The easy thing to do, of course, is to tune out. I can watch non-stop music videos on TV, or see hippopotamuses frolic on Discovery Animal Planet. I can go out to a pub, or a restaurant, and have something nice to eat. I can go see a film that makes me laugh. In fact, if I want to, I can completely ignore the fact that Britain is at war. At war.

The weather in Scotland is beautiful right now. Spring has come. Daffodils are in bloom. The sun is out, and people are wandering through Princes St. Gardens wearing T-shirts. Life goes on as if nothing is the matter. War? What war? It’s safely contained within the pages of the newspapers, or in the flashing box in the corner of our living rooms. We are completely removed from it.

In Iraq, people are living in fear of their lives. There are children who will never see their parents again, and parents who will never again have their children rush into their open arms. And I’m not talking about just Iraqi people: I’m talking about British and American soldiers, too. We have sent our armed forced to Iraq to do a job. This job is killing people, and dying. That’s what armies do. Whatever their ultimate goal is, they are trained to achieve that goal by killing people, and by dying.

I’m not a pacifist in principle. I don’t believe that no war is just. I do believe strongly that this war is not just. No single argument for the war stands up to prolonged scrutiny. Our elected leaders have had to use many different arguments to try and knock down people’s objections to it. Somewhere in the shopping list of rhetoric there may be a reason we can live with. Just something that makes us think that the war is justified, or reasonable, or a good thing. Something that allows us to put down the newspaper, change the channel, and sleep at night with a less troubled conscience.

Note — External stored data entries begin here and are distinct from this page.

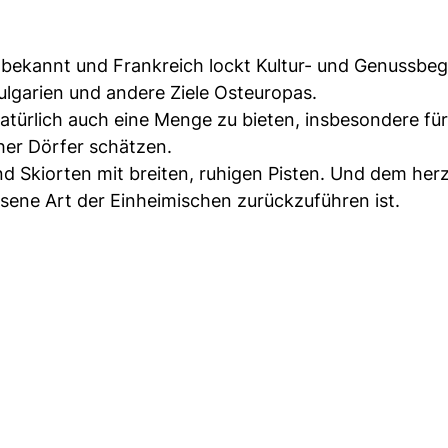
n bekannt und Frankreich lockt Kultur- und Genussbeg
lgarien und andere Ziele Osteuropas.
natürlich auch eine Menge zu bieten, insbesondere für
her Dörfer schätzen.
nd Skiorten mit breiten, ruhigen Pisten. Und dem herz
ssene Art der Einheimischen zurückzuführen ist.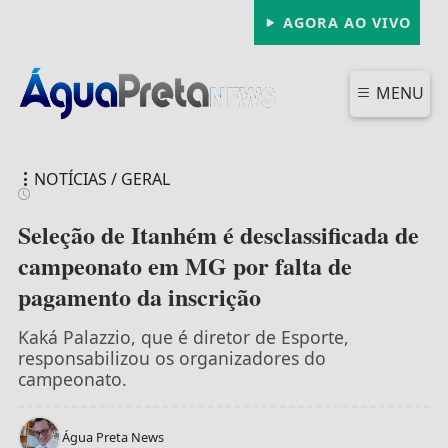
AGORA AO VIVO
MENU
NOTÍCIAS / GERAL
Seleção de Itanhém é desclassificada de
campeonato em MG por falta de
pagamento da inscrição
FECHAR
Kaká Palazzio, que é diretor de Esporte,
responsabilizou os organizadores do
campeonato.
Água Preta News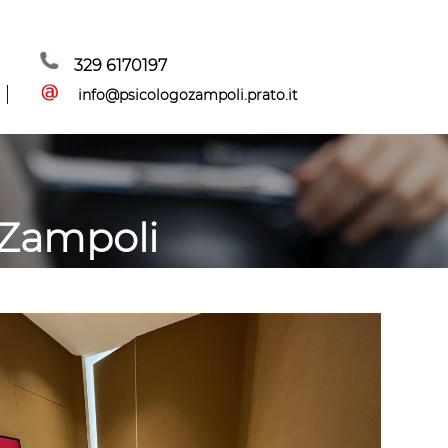
329 6170197
info@psicologozampoli.prato.it
 Zampoli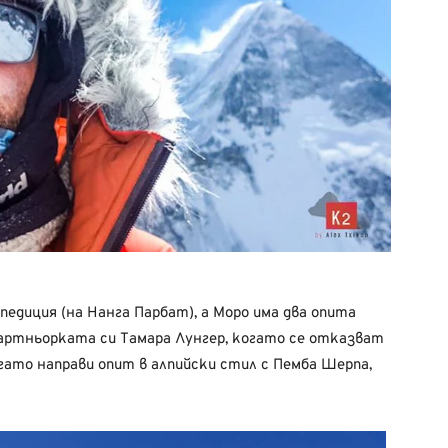
педиция (на Нанга Парбат), а Моро има два опита
 партньорката си Тамара Лунгер, когато се отказват
когато направи опит в алпийски стил с Пемба Шерпа,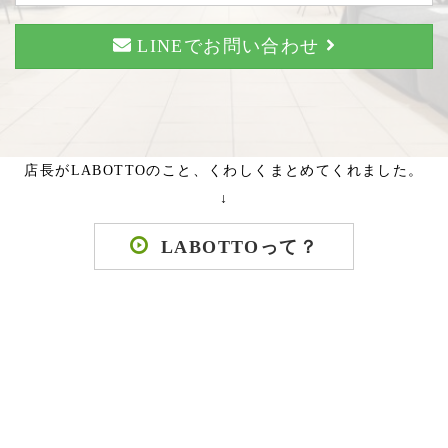
LINEでお問い合わせ
店長がLABOTTOのこと、くわしくまとめてくれました。
↓
LABOTTOって？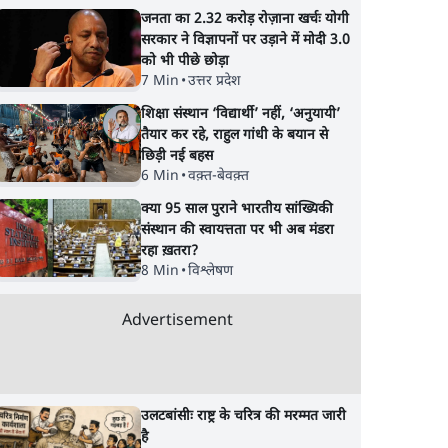
जनता का 2.32 करोड़ रोज़ाना खर्चः योगी
सरकार ने विज्ञापनों पर उड़ाने में मोदी 3.0
को भी पीछे छोड़ा
7 Min
•
उत्तर प्रदेश
शिक्षा संस्थान ‘विद्यार्थी’ नहीं, ‘अनुयायी’
तैयार कर रहे, राहुल गांधी के बयान से
छिड़ी नई बहस
6 Min
•
वक़्त-बेवक़्त
क्या 95 साल पुराने भारतीय सांख्यिकी
संस्थान की स्वायत्तता पर भी अब मंडरा
रहा ख़तरा?
8 Min
•
विश्लेषण
Advertisement
उलटबांसीः राष्ट्र के चरित्र की मरम्मत जारी
है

The humanitarian argument is a particularly insidious one. In the long term, it’s possible that we may be saving more lives by going to war against Iraq than would have been lost if we didn’t. Saddam Hussein is a cruel dictator. He has made it easy for this argument to work. It’s tempting to take hold of it, and to ignore the means by which the end of a “liberated” Iraq is achieved.

I really want to have a clear conscience. It would be nice to think that the Iraqi people are crying out to be liberated, and that we are the forces of good, with absolute right on our side. But the world doesn’t work like that. Painting the world in black and white is great for building clean consciences. All you have to do is find a way that leaves you on the side of good, and you’re sorted. But if it’s all grey, then you have to accept that some of the blood shed is on your own hands. You can ignore it for a while, but it doesn’t go away.

By ignoring Saddam Hussein’s human rights abuses and the murder of his own people for so long, there is blood on our hands. The same goes for every dictator on the planet. We should demand more active intervention on the part of our politicians and our institutions to do something about it. But we don’t, because that would mean having to think about the blood on our hands.

War is not the way to clean up a mess. It is how you create even greater messes. It lays the foundations for future tragedies, oppression, and misery. By going to war with Iraq now, for the reasons our leaders have stated, we are lowering the bar for entering into all future wars. I hope that the opposition to this war, and the political fall-out from it will serve as to discourage future leaders from citing it as a precedent. But I’m not confident that this will be the case. So long as we can all go about our daily business, and so long as the images of parents crying over the bodies of their children are confined to the TV, and can be turned off at the push of a button, people will turn off. If we ignore what’s happening now, it will happen again, and again, and again.

We must stop the Saddam Husseins of this world. But we must also stop this war.